サビの振り付けを秋山に教えていると、担任の緒方先生が、
「そろそろ学園祭の準備もお開きにしてください。学園祭も遠足と同じ。無事家に帰るまで気を抜かないように、帰り道も気をつけて」
学園祭の準備で残っているクラスメイトに声を掛ける。秋山が緒方先生の注意を無視して話しかける。
「先生もクラス対抗ダンスに参加しませんか?」
緒方先生はクスッと小さく笑う。
「私は踊れるけどこういうのは苦手なの」
秋山は先生の気を惹きたいようで、
「先生はどんなダンスだったら踊るんですか?」
「秋山君でもなんとか踊れそうなのはワルツかな?こういうのは踊れてもルンバやタンゴは無理でしょう?」
子どもは相手にしませんオーラが緒方先生から出ている。それに気がつかないのか、
「じゃあ、明日のクラス対抗ダンスで優勝したら、俺と後夜祭でワルツ踊ってくれますか?」
残っていたクラス全員がどよめいた。後夜祭のダンスはカップル成立を意味する。緒方先生は、一瞬頬がひきつってすぐ元の余裕たっぷりの顔に戻る。
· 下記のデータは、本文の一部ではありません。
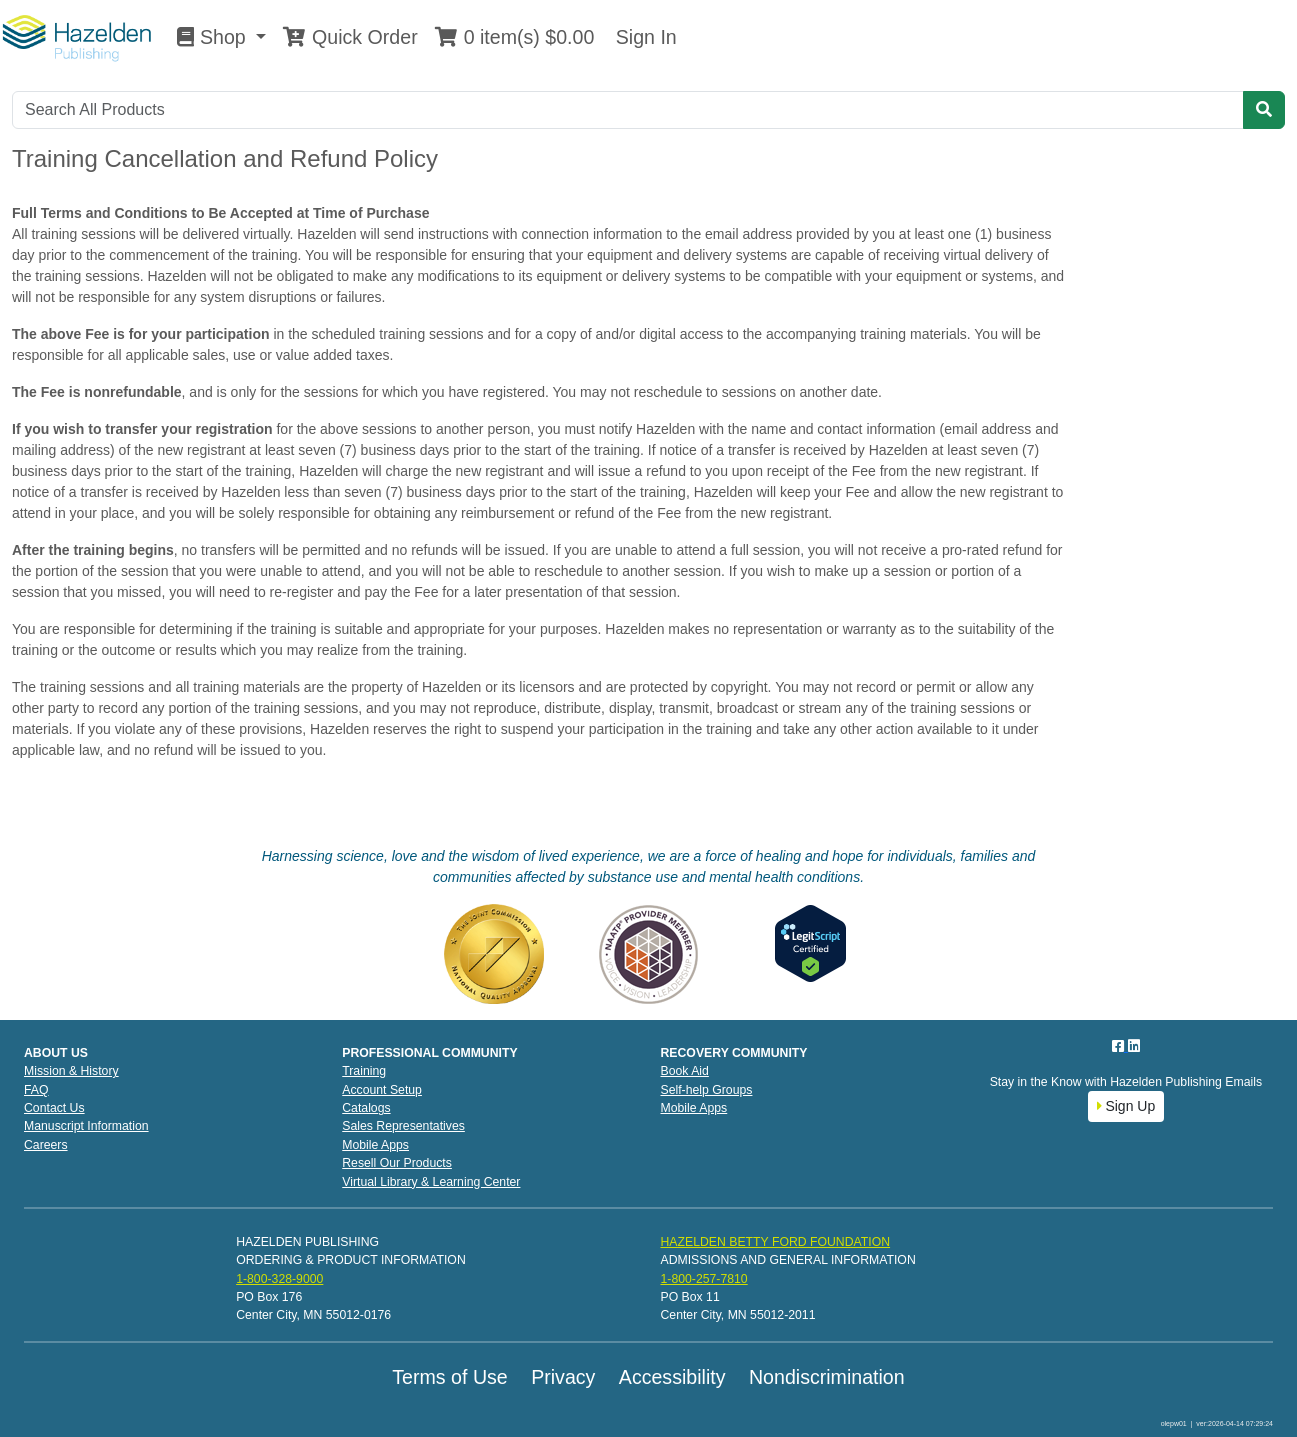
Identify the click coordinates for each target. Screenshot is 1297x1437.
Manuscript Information (86, 1126)
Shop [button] (214, 37)
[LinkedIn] (1134, 1046)
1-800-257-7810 (703, 1279)
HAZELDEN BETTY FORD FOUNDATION (775, 1242)
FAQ (36, 1090)
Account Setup (382, 1090)
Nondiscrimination (827, 1377)
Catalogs (366, 1108)
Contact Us (54, 1108)
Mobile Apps (375, 1145)
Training (364, 1071)
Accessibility (672, 1377)
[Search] (628, 110)
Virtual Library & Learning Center (431, 1182)
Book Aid (685, 1071)
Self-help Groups (707, 1090)
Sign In (643, 37)
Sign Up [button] (1126, 1106)
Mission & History (71, 1071)
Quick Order (350, 37)
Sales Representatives (403, 1126)
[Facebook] (1120, 1046)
「ワルツ舐めてるわね。優勝したら後夜祭で大恥かくことになるけど?」
「優勝したらその後ワルツ練習します、教えてください」
秋山のめげない追撃に、
「優勝したらねぇ。たらればのお話に付き合ってる暇はありません。さあ、下校準備してください」
緒方先生は大人の対応でざわつくクラスメイトたちをあしらう。